“Though nobody can go back and make a new beginning…..Anyone can start over and make a new ending.” Chico Xavier

My journey into the world of pituitary diagnosis came suddenly and without warning. My first attempt to write this piece focussed on the pain and trauma that the few weeks in October 2008 produced – the pain of which is still etched clearly in my memory. Since then, the journey has developed from the initial thunderbolt shock of realising that your life has changed irreversibly, the fear of not knowing what the future holds, the grieving for the person you were before, the shattering of your dreams, to the acceptance of how things are, to finally, the hope and joy for the future.

I was 28 years old with 2 very young children, when I suffered a pituitary apoplexy. In those moments, I suddenly became totally reliant on the wisdom and knowledge of the doctors and the hospital staff. I was suddenly confronted with my own mortality and the frailty of life. I was told that I was lucky the bleed had not spread to the rest of my brain – there was some uncertainty surrounding the cause of the problem. In those moments of fear and uncertainty, I clung to my faith in God like a limpet to a rock – I could do nothing else.

Initially, I didn’t understand the impact of the loss of pituitary function. My main concern was that I was unable to have any more children. I grieved this loss, but rejoiced in the fact that I had two beautiful children already – a blessing. It has only been in the years since then, that I am becoming more aware of the everyday impact of not producing cortisol – this amazing hormone that effects every part of our physical and mental health.

In the early days, life was strange – recovery was a long and laborious process. My brain reacted in ways that I wasn’t prepared for and was unsure how to handle. Life went on around me and I felt like I was isolated in a bubble that no-one understood – and yet I didn’t want to talk about it. I couldn’t handle small stresses and my speech and memory were effected – I couldn’t formulate or think of the words I wanted to say. I didn’t feel like myself and felt like my body wasn’t my own – I couldn’t predict its behaviour or trust it to do what I wanted it to do.

One of the hardest things has been my body’s reaction to low cortisol. These symptoms can be difficult to explain, and I assume they can be slightly different for each person. Strong nausea and sometimes overwhelming and abnormal anxiety can be common symptoms for me. Sometimes, I describe it like someone is turning off all the lights in an office – it’s getting gradually darker but you don’t notice until the last light is off. I have also adjusted when to take my tablets to fit in with how my life is running at the time. With four young children who rise early but go to bed early, at the moment I take my tablets much earlier than average. I am sure that as the challenges I face change, then I will need to adapt again.

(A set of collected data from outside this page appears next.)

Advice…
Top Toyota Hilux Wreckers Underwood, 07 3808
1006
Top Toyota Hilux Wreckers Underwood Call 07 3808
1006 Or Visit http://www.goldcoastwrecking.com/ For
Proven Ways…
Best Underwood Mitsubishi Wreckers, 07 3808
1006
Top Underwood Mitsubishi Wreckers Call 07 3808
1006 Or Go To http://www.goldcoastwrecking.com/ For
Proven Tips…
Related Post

To cut a very long story short, nearly eight years on, I am constantly amazed by the healing power of our bodies – both mentally and physically. I now have four miraculous children and am studying for a degree in psychology. This year, I also took part in a Tough Mudder race for the charity ‘Mind’ – and I would like to do another challenge for The Pituitary Foundation. This was significant for me as I felt like I was challenging my own fears and the limitations I had put upon myself. Some days though, the challenge of getting out of bed and keeping a positive attitude is enough of an obstacle in itself!

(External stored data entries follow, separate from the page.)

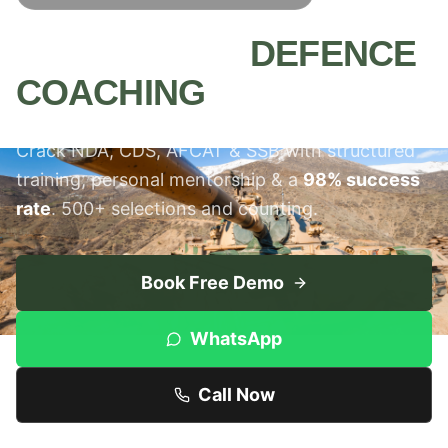
MEERUT'S #1
DEFENCE
COACHING
INSTITUTE
Crack NDA, CDS, AFCAT & SSB with structured
training, personal mentorship & a
98% success
rate
. 500+ selections and counting.
Book Free Demo
WhatsApp
Call Now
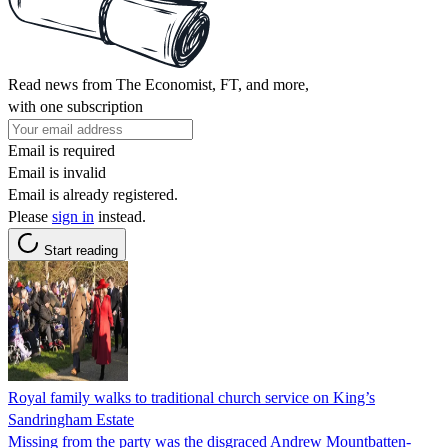
Read news from The Economist, FT, and more,
with one subscription
Email is required
Email is invalid
Email is already registered.
Please
sign in
instead.
Start reading
Royal family walks to traditional church service on King’s
Sandringham Estate
Missing from the party was the disgraced Andrew Mountbatten-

Undoubtedly, I still have a long journey ahead – to live with a cortisol deficiency is to live with something that many will never understand – and that is too complicated to explain. And yet, I am growing to appreciate the story of my life and the challenges I have faced – I reflect that I am humbled when I read of others stories and meet others who have their own stories to tell, and I am forever in awe of the miracle of our bodies – I never appreciated it fully before. I thank God for the support of my incredible husband and family who have been immensely tolerant with me. And my consultant – who has been a patient, loyal doctor and friend over these many years.

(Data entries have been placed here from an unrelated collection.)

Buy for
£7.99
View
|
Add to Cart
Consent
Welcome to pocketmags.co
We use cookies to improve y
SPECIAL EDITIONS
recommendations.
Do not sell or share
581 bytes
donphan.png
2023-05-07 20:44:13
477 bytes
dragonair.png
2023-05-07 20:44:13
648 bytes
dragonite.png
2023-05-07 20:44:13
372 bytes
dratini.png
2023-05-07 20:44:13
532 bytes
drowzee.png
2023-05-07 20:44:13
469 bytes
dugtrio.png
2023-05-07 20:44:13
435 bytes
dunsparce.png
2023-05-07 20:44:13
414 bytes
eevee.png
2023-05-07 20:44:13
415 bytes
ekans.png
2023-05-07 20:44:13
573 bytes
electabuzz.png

Every so often, something happens to remind me of the seriousness of my condition – when some kind of stress occurs outside of my control and my body reacts without consulting my brain! Sometimes this can be as simple as a bad cold, a sickness bug, a child breaking their arm, your husband dislocating his knee……. Sometimes it is merely when I have misjudged the stress of the day, and suddenly I feel like it is the middle of the night at 6pm! As time goes on, I am becoming more comfortable in knowing my own limits, although it can be frustrating and awkward to explain this to others. I am thankful for the medical personnel around who have heard of and understand the condition.

However, as I reflect on all that has happened in the past, I am reminded of a quote by C S Lewis – “There are far, far better things ahead than any we leave behind.” I want to encourage each of you that happen to read this – whatever stage you are at in your diagnosis or condition, the future is good. You will get through this and you will emerge a better, stronger person than you were before. People may never understand your journey or your limitations, but you can adapt and you can thrive – and there is always help to be found for those that need it.